Gene Expression based Survival Prediction for Cancer Patients: A Topic Modeling Approach
This addresses the challenge of high-dimensional genomic data for personalized cancer treatment prediction, offering a novel method that is validated across different cancer types and expression modalities, though it is incremental in adapting existing topic modeling techniques.
The paper tackled the problem of predicting cancer patient survival from high-dimensional gene expression data by introducing a novel topic modeling approach called discretized Latent Dirichlet Allocation (dLDA), which improved accuracy over standard models, achieving better Concordance scores on breast cancer (METABRIC) and kidney cancer (KIPAN) datasets.

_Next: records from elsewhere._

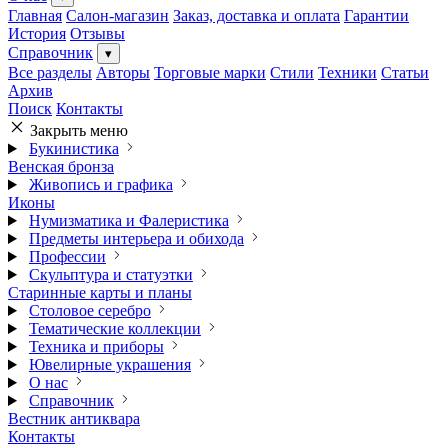
Главная
Салон-магазин
Заказ, доставка и оплата
Гарантии
История
Отзывы
Справочник
▾
Все разделы
Авторы
Торговые марки
Стили
Техники
Статьи
Архив
Поиск
Контакты
Закрыть меню
Букинистика
Венская бронза
Живопись и графика
Иконы
Нумизматика и Фалеристика
Предметы интерьера и обихода
Профессии
Скульптура и статуэтки
Старинные карты и планы
Столовое серебро
Тематические коллекции
Техника и приборы
Ювелирные украшения
О нас
Справочник
Вестник антиквара
Контакты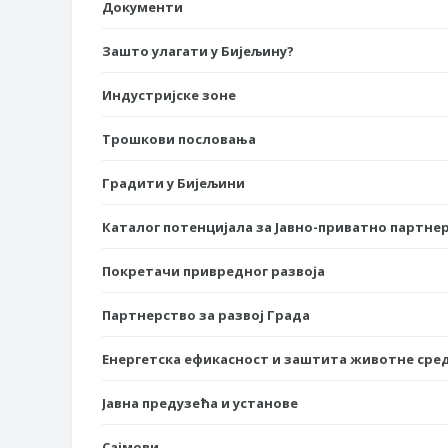
Документи
Зашто улагати у Бијељину?
Индустријске зоне
Трошкови пословања
Градити у Бијељини
Каталог потенцијала за Јавно-приватно партне
Покретачи привредног развоја
Партнерство за развој Града
Енергетска ефикасност и заштита животне сре
Јавна предузећа и установе
Сајмови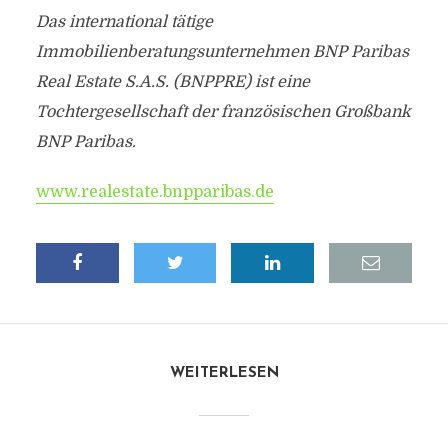
Das international tätige
Immobilienberatungsunternehmen BNP Paribas
Real Estate S.A.S. (BNPPRE) ist eine
Tochtergesellschaft der französischen Großbank
BNP Paribas.
www.realestate.bnpparibas.de
WEITERLESEN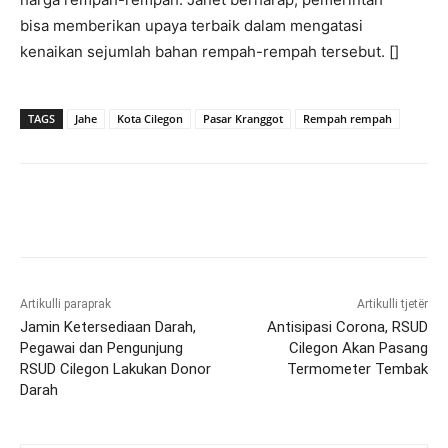
bisa memberikan upaya terbaik dalam mengatasi
kenaikan sejumlah bahan rempah-rempah tersebut. []
TAGS
Jahe
Kota Cilegon
Pasar Kranggot
Rempah rempah
Artikulli paraprak
Artikulli tjetër
Jamin Ketersediaan Darah,
Antisipasi Corona, RSUD
Pegawai dan Pengunjung
Cilegon Akan Pasang
RSUD Cilegon Lakukan Donor
Termometer Tembak
Darah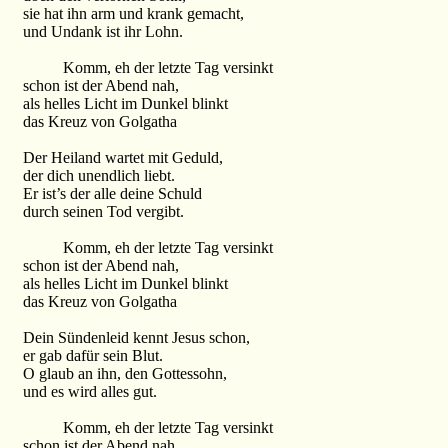
sie hat ihn arm und krank gemacht,
und Undank ist ihr Lohn.
Komm, eh der letzte Tag versinkt
schon ist der Abend nah,
als helles Licht im Dunkel blinkt
das Kreuz von Golgatha
Der Heiland wartet mit Geduld,
der dich unendlich liebt.
Er ist’s der alle deine Schuld
durch seinen Tod vergibt.
Komm, eh der letzte Tag versinkt
schon ist der Abend nah,
als helles Licht im Dunkel blinkt
das Kreuz von Golgatha
Dein Sündenleid kennt Jesus schon,
er gab dafür sein Blut.
O glaub an ihn, den Gottessohn,
und es wird alles gut.
Komm, eh der letzte Tag versinkt
schon ist der Abend nah,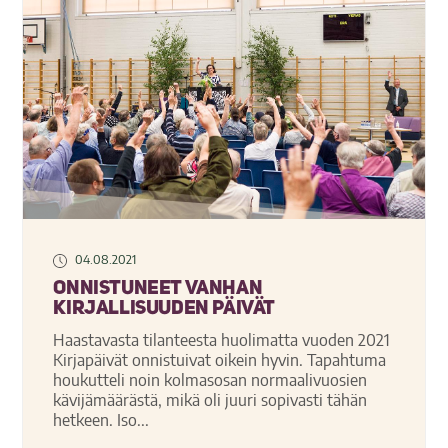
04.08.2021
Onnistuneet Vanhan
kirjallisuuden päivät
Haastavasta tilanteesta huolimatta vuoden 2021
Kirjapäivät onnistuivat oikein hyvin. Tapahtuma
houkutteli noin kolmasosan normaalivuosien
kävijämäärästä, mikä oli juuri sopivasti tähän
hetkeen. Iso...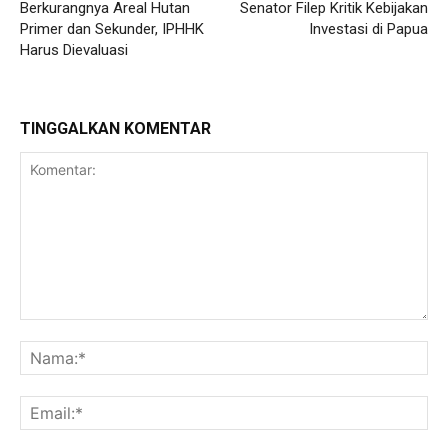
Berkurangnya Areal Hutan
Senator Filep Kritik Kebijakan
Primer dan Sekunder, IPHHK
Investasi di Papua
Harus Dievaluasi
TINGGALKAN KOMENTAR
Komentar:
Na
Ema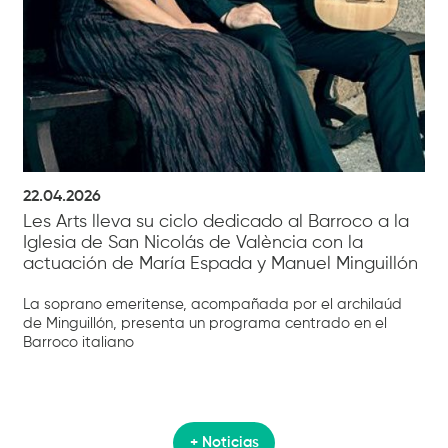
22.04.2026
Les Arts lleva su ciclo dedicado al Barroco a la
Iglesia de San Nicolás de València con la
actuación de María Espada y Manuel Minguillón
La soprano emeritense, acompañada por el archilaúd
de Minguillón, presenta un programa centrado en el
Barroco italiano
+ Noticias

Cancer is one of the leading cause of death, worldwide. Many believe that genomic data will enable us to better predict the survival time of these patients, which will lead to better, more personalized treatment options and patient care. As standard survival prediction models have a hard time coping with the high-dimensionality of such gene expression (GE) data, many projects use some dimensionality reduction techniques to overcome this hurdle. We introduce a novel methodology, inspired by topic modeling from the natural language domain, to derive expressive features from the high-dimensional GE data. There, a document is represented as a mixture over a relatively small number of topics, where each topic corresponds to a distribution over the words; here, to accommodate the heterogeneity of a patient's cancer, we represent each patient (~document) as a mixture over cancer-topics, where each cancer-topic is a mixture over GE values (~words). This required some extensions to the standard LDA model eg: to accommodate the "real-valued" expression values - leading to our novel "discretized" Latent Dirichlet Allocation (dLDA) procedure. We initially focus on the METABRIC dataset, which describes breast cancer patients using the r=49,576 GE values, from microarrays. Our results show that our approach provides survival estimates that are more accurate than standard models, in terms of the standard Concordance measure. We then validate this approach by running it on the Pan-kidney (KIPAN) dataset, over r=15,529 GE values - here using the mRNAseq modality - and find that it again achieves excellent results. In both cases, we also show that the resulting model is calibrated, using the recent "D-calibrated" measure. These successes, in two different cancer types and expression modalities, demonstrates the generality, and the effectiveness, of this approach.